* Task directions: Set down every entry word for word. Omit the pictures.

Segment Start: Record excerpts

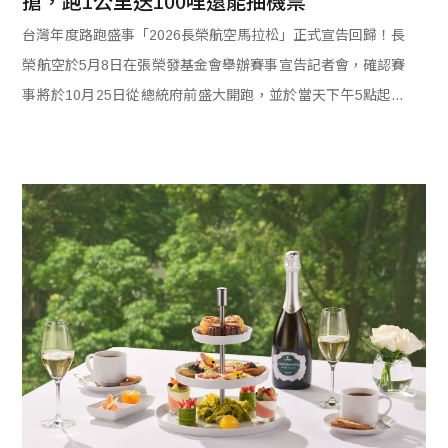
搶，跑1公里送100哩還能抽機票
台灣年度路跑盛事「2026長榮航空馬拉松」正式宣告回歸！長
榮航空於5月8日在張榮發基金會舉辦賽事宣告記者會，確認賽
事將於10月25日從總統府前盛大開跑，並於當天下午5點起開
放報名，總計僅2萬4000個名額。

Segment End: Record excerpts

* Response to the exercise:
搶，跑1公里送100哩還能抽機票
台灣年度路跑盛事「2026長榮航空馬拉松」正式宣告回歸！長
榮航空於5月8日在張榮發基金會舉辦賽事宣告記者會，確認賽
事將於10月25日從總統府前盛大開跑，並於當天下午5點起開
放報名，總計僅2萬4000個名額。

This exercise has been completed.